Al fine di evitare (( il pericolo )) di interruzione di fornitura di
energia elettrica su tutto il territorio nazionale e di garantire la
necessaria copertura del fabbisogno nazionale, (( sino alla determinazione
dei principi fondamentali della materia in attuazione dell'articolo 117,
terzo comma, della Costituzione, e comunque
non oltre il 31 dicembre 2003, previa intesa in sede di Conferenza
permanente per i rapporti tra lo Stato, le regioni e le province autonome
di Trento e di Bolzano, )) la costruzione e l'esercizio degli impianti di
energia elettrica di potenza superiore a 300 MW termici, gli interventi di
modifica (( o ripotenziamento, )) nonche' le opere connesse e le
infrastrutture indispensabili all'esercizio degli stessi, sono dichiarati
opere di pubblica utilita' e soggetti ad una autorizzazione unica,
rilasciata dal Ministero
delle attivita' produttive, la quale sostituisce autorizzazioni,
concessioni ed atti di assenso comunque denominati, previsti dalle norme
vigenti, fatto salvo quanto previsto al comma 4, costituendo titolo a
costruire e ad (( esercire )) l'impianto in conformita' al progetto
approvato. Resta fermo il pagamento del diritto annuale di cui
all'articolo 63, commi 3 e 4, (( del testo unico delle disposizioni
legislative concernenti le imposte sulla produzione e sui consumi e
relative sanzioni penali e amministrative, di
cui al decreto legislativo 26 ottobre 1995, n. 504, )) e successive
modificazioni.
2.
L'autorizzazione di cui al comma 1 e' rilasciata a seguito di un
procedimento unico, al quale partecipano le Amministrazioni ((statali e
locali )) interessate, svolto nel rispetto dei principi di semplificazione
e con le modalita' di cui alla legge 7 agosto 1990, n. 241, e successive
modificazioni, d'intesa con la regione interessata. (( Ai soli fini del
rilascio della valutazione di impatto ambientale (VIA), alle opere di cui
al presente articolo si applicano le disposizioni di cui alla legge 8
luglio 1986, n. 349, e al decreto del Presidente del Consiglio dei
Ministri 10 agosto 1988, n. 377, e successive modificazioni. )) Fino al
recepimento della direttiva 96/61/CE (( del Consiglio, del 24 settembre
1996, )) tale autorizzazione comprende l'autorizzazione ambientale
integrata e sostituisce, ad ogni effetto, le singole autorizzazioni
ambientali (( di competenza )) delle Amministrazioni interessate e degli
enti pubblici territoriali. L'esito positivo della VIA costituisce parte
integrante (( e condizione necessaria )) del procedimento autorizzatorio.

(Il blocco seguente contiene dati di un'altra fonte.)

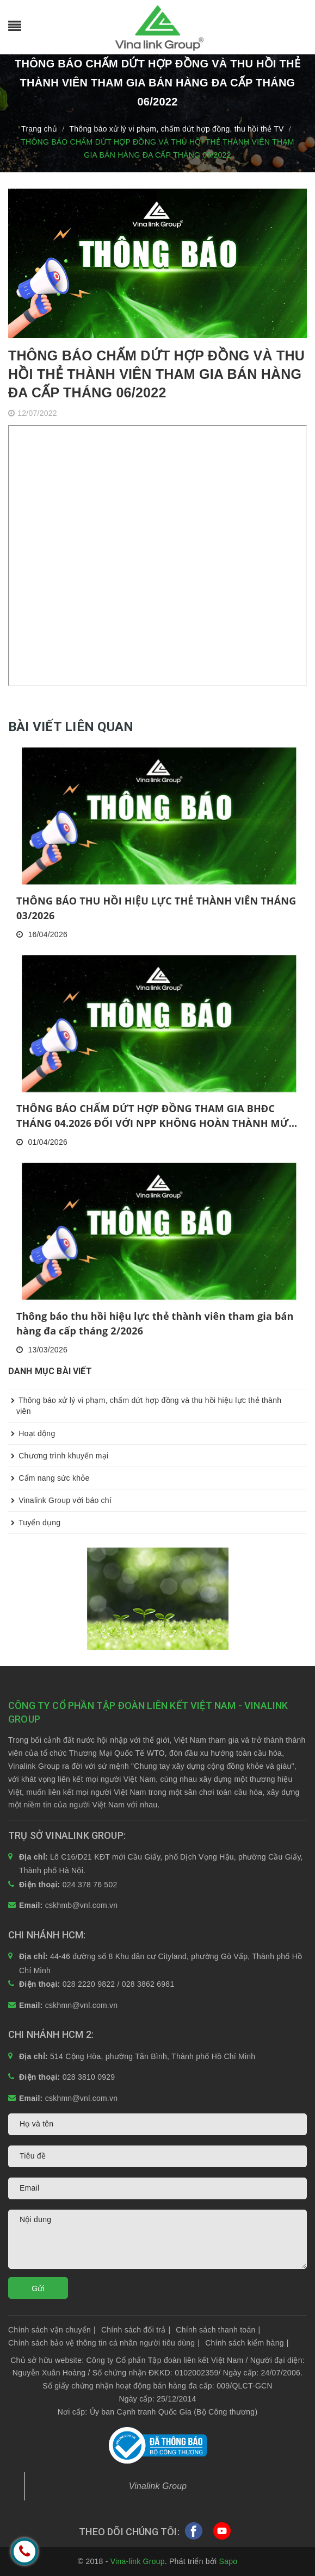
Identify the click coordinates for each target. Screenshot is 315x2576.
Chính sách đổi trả (135, 2329)
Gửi (38, 2288)
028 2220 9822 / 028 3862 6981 (119, 1984)
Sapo (228, 2561)
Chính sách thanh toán (218, 2329)
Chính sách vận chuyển (52, 2329)
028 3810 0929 (89, 2077)
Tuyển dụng (34, 1522)
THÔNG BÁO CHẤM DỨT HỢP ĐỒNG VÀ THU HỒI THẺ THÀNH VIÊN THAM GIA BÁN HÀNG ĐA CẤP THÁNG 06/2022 (156, 374)
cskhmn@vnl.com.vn (81, 2005)
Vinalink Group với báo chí (60, 1500)
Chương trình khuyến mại (58, 1456)
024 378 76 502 (90, 1884)
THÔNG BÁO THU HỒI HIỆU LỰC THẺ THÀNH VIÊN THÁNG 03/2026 (156, 908)
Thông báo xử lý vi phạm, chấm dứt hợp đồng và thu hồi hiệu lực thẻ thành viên (144, 1402)
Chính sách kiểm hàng (246, 2342)
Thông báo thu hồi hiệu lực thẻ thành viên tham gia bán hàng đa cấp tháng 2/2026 (155, 1323)
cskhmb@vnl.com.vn (81, 1905)
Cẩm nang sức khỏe (49, 1478)
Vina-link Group (137, 2561)
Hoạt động (31, 1433)
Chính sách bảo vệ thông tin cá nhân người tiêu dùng (104, 2342)
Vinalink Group (158, 2486)
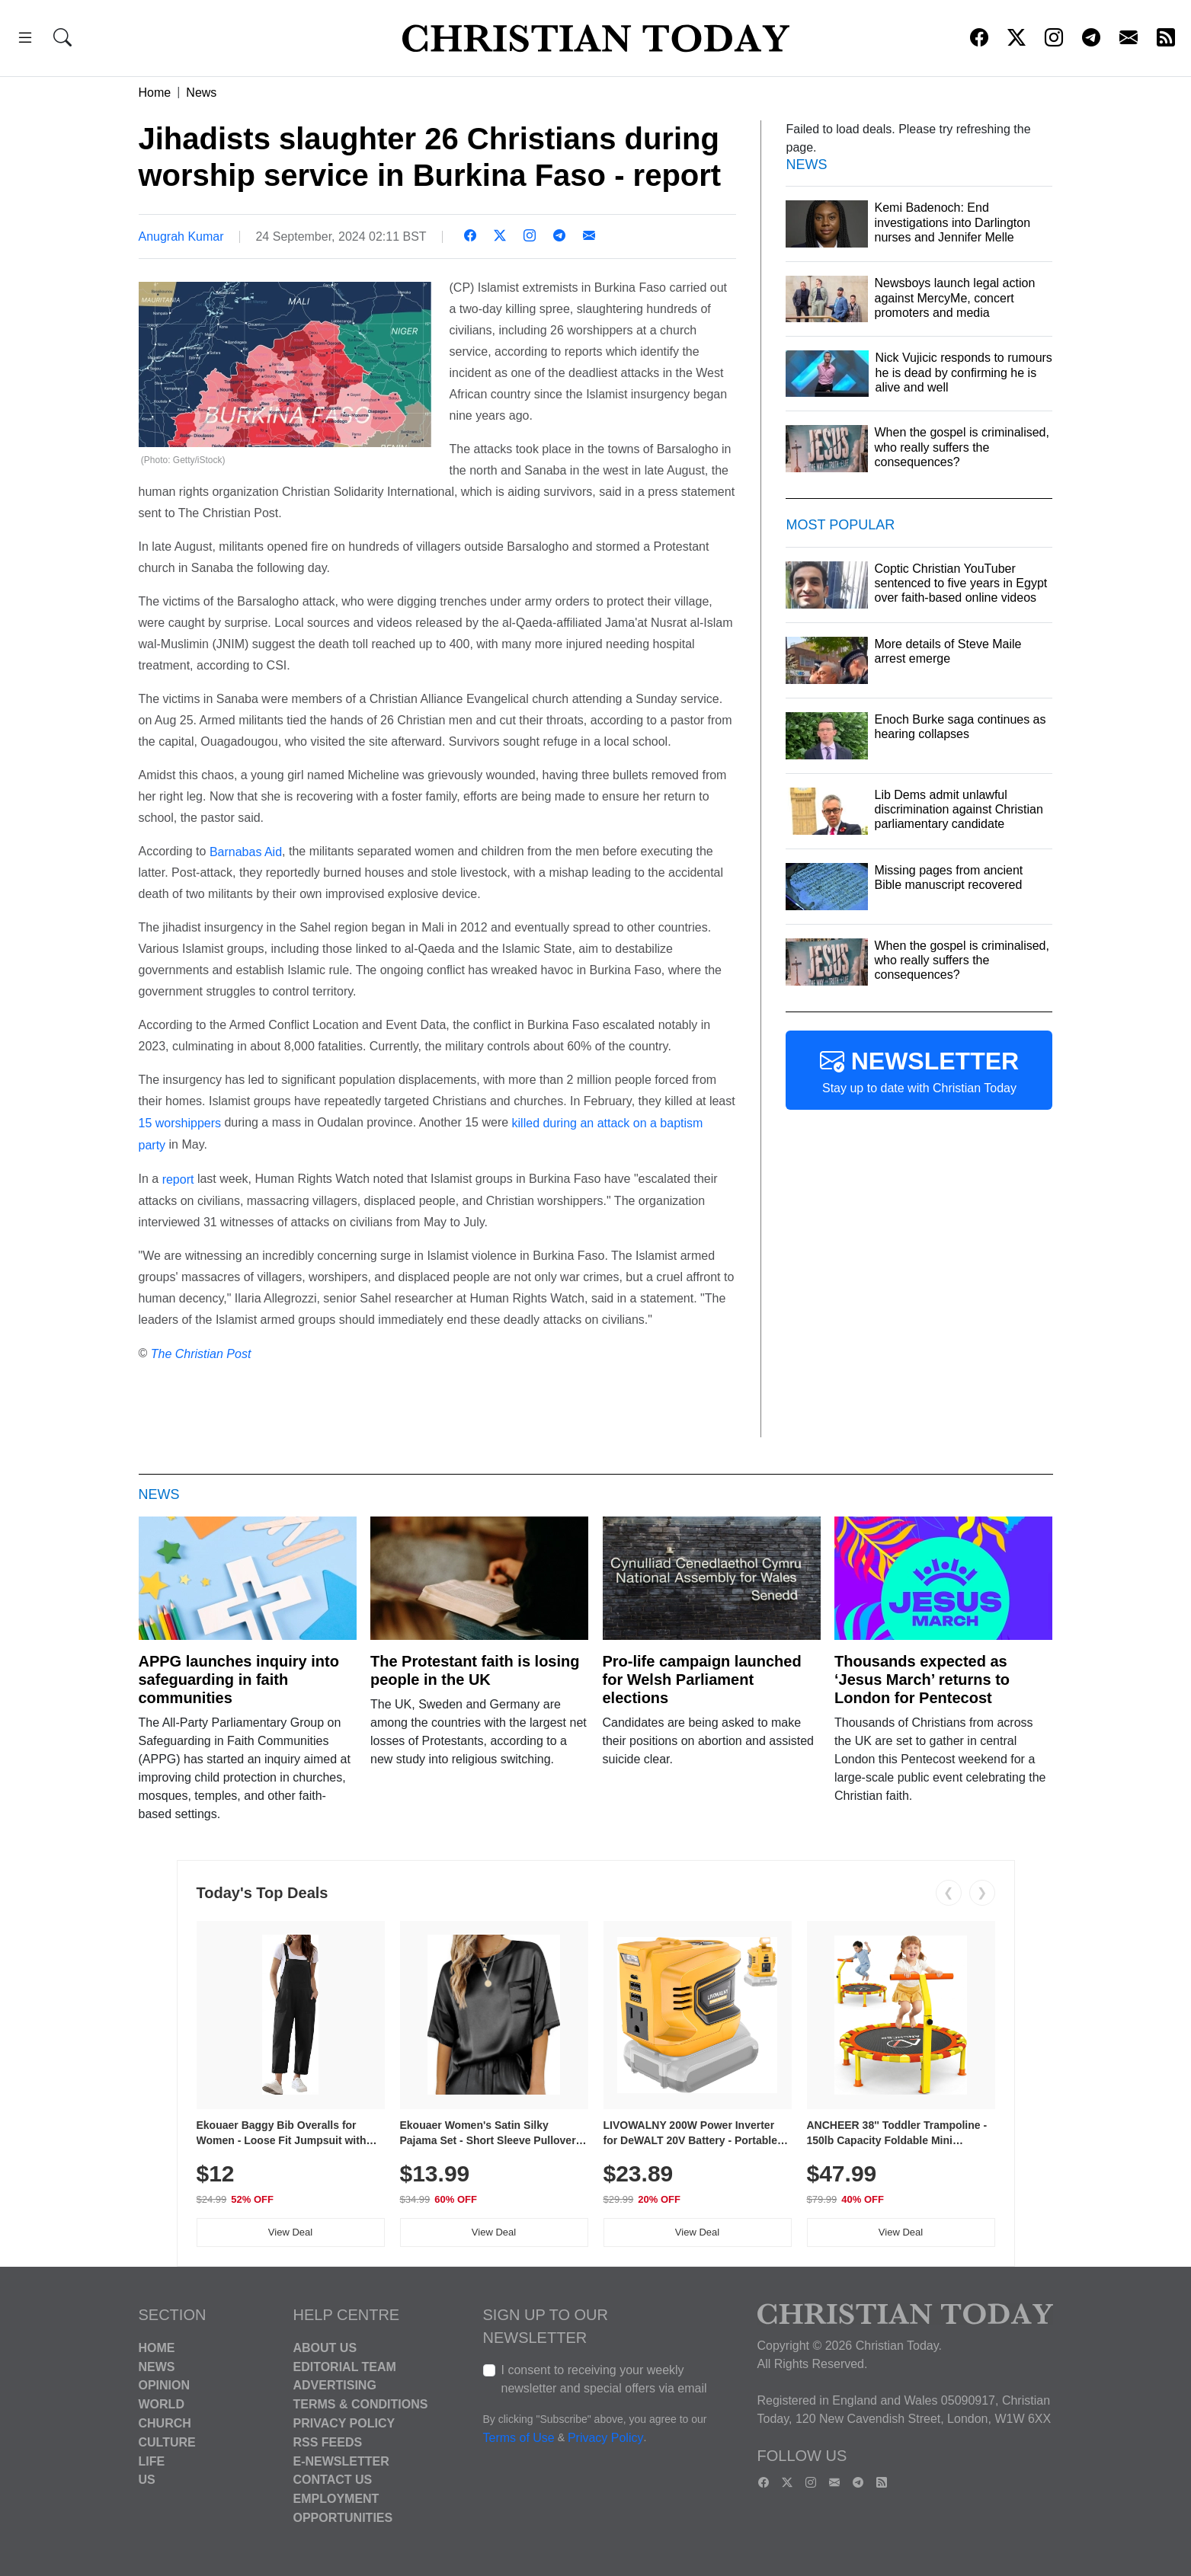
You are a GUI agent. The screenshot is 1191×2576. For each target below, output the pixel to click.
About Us (325, 2347)
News (201, 92)
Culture (167, 2442)
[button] (25, 40)
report (178, 1179)
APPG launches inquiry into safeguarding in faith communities (239, 1679)
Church (165, 2423)
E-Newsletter (341, 2460)
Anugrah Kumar (181, 236)
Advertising (334, 2385)
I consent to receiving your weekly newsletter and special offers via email (604, 2379)
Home (155, 92)
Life (152, 2460)
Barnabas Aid (246, 851)
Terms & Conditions (360, 2404)
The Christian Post (201, 1353)
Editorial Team (344, 2366)
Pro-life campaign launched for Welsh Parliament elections (702, 1679)
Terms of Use (519, 2437)
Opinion (164, 2385)
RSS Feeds (328, 2442)
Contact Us (333, 2479)
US (147, 2479)
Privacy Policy (344, 2423)
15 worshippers (180, 1123)
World (161, 2404)
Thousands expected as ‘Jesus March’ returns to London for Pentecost (922, 1679)
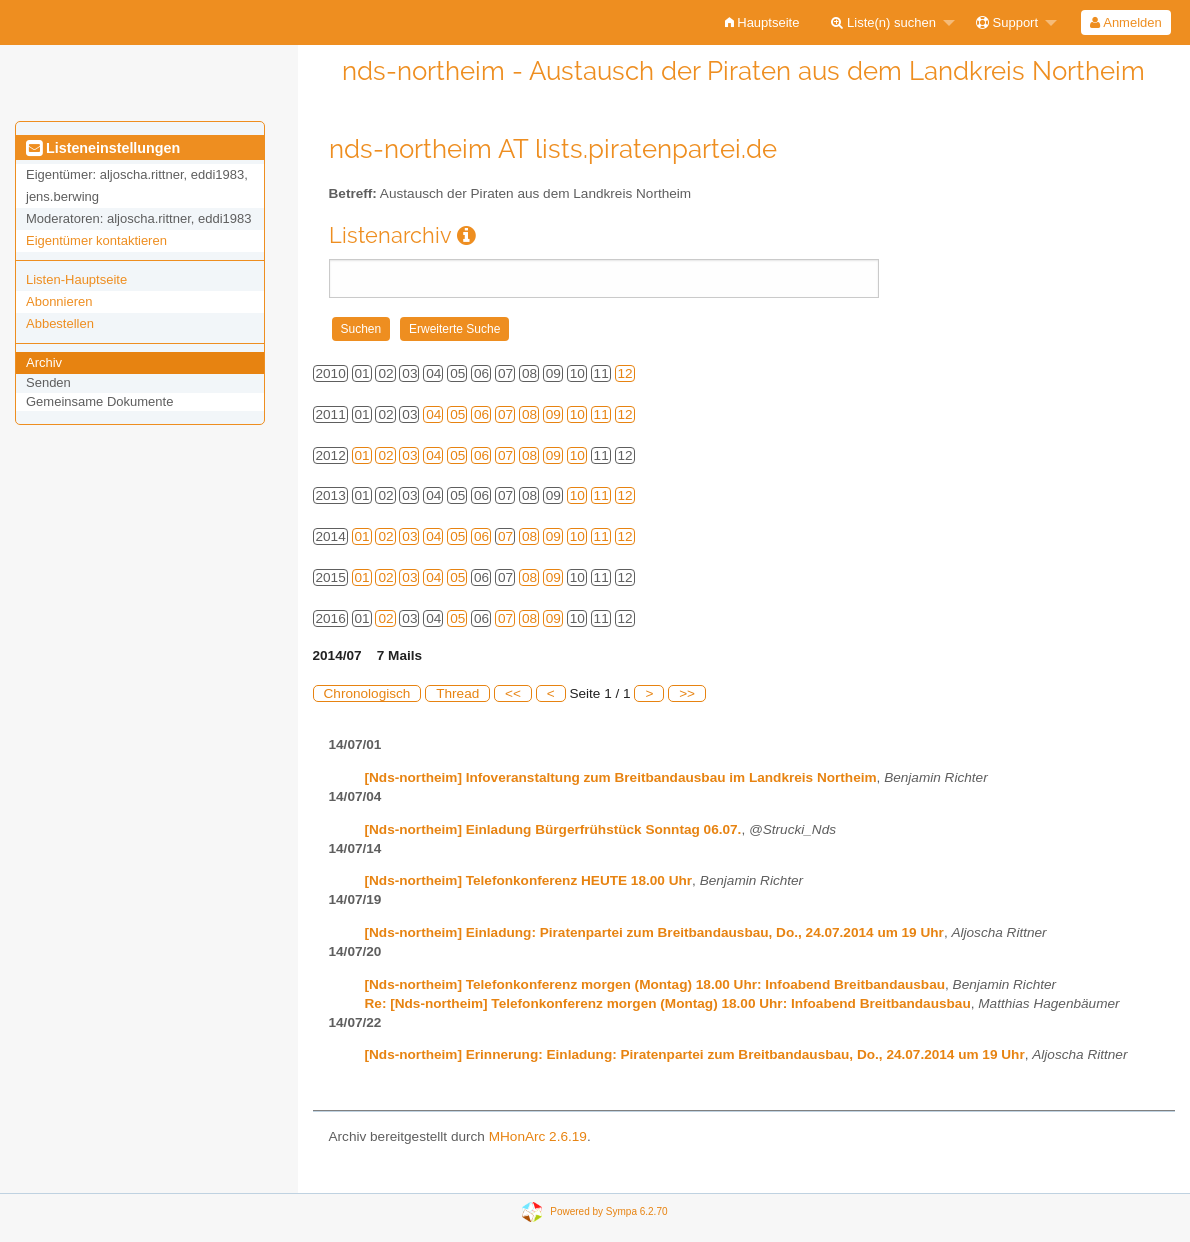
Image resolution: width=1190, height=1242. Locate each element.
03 (409, 455)
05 (457, 414)
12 (625, 373)
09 (553, 414)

L'istruttoria si conclude (( una volta acquisita la VIA )) in ogni caso
entro il termine di centottanta giorni dalla data di presentazione della
richiesta, comprensiva del progetto preliminare
e dello studio di impatto ambientale.
3.
L'autorizzazione di cui al (( comma 1 )) indica le prescrizioni e gli
obblighi di informativa posti a carico del soggetto proponente per
garantire il coordinamento e la salvaguardia del sistema elettrico
nazionale e la tutela ambientale, nonche' il termine entro il quale
l'iniziativa e' realizzata. (( Per il rilascio dell'autorizzazione
e' fatto obbligo di richiedere il parere motivato del comune e della
provincia nel cui territorio ricadono le opere di cui al comma 1. Il
rilascio del parere non puo' incidere sul rispetto del termine di cui al
comma 2. Qualora le opere di cui al comma 1 comportino variazioni degli
strumenti urbanistici e del piano regolatore portuale, il rilascio
dell'autorizzazione ha effetto di variante urbanistica. La regione
competente può promuovere accordi tra il proponente e gli enti locali
interessati dagli interventi di cui al comma 1 per l'individuazione di
misure di compensazione e riequilibrio ambientale. ))
((
3-bis. Il Ministero delle attivita' produttive, le regioni, l'Unione delle
province d'Italia (UPI) e l'Associazione nazionale dei comuni italiani (ANCI)
costituiscono un comitato paritetico per il
monitoraggio
congiunto dell'efficacia delle disposizioni del presente decreto e la
valutazione dell'adeguatezza della nuova potenza installata. ))
4.
Le disposizioni del presente articolo si applicano anche ai procedimenti
in corso alla data di entrata in vigore del presente decreto, eccetto
quelli per i quali sia completata (( la procedura di VIA, ))ovvero risulti
in via di conclusione il relativo procedimento, su dichiarazione del
proponente.
((
4-bis. Nel caso di impianti ubicati nei territori di comuni adiacenti ad
altre regioni, queste ultime sono comunque sentite nell'ambito della
procedura di VIA. ))
5.
Fino al 31 dicembre 2003 e' sospesa l'efficacia dell'allegato IV al
decreto del Presidente del Consiglio dei Ministri 27 dicembre 1988,
pubblicato nella Gazzetta Ufficiale n. 4 del 5 gennaio 1989, dell'articolo
15 della legge 2 agosto 1975, n. 393, (( del regolamento di cui al decreto
del Presidente della Repubblica 11 febbraio 1998, n. 53, )) relativamente
alle centrali termoelettriche e turbogas, alimentate da fonti
convenzionali, di potenza termica complessiva superiore a 300 MW. ((
Restano fermi gli obblighi
di corresponsione dei contributi dovuti sulla base delle convenzioni in
essere. ))
((
5-bis. Le disposizioni del presente decreto si applicano nelle regioni a
statuto speciale e nelle province autonome di Trento e di Bolzano
compatibilmente con le disposizioni degli statuti di autonomia e con le
relative norme di attuazione. ))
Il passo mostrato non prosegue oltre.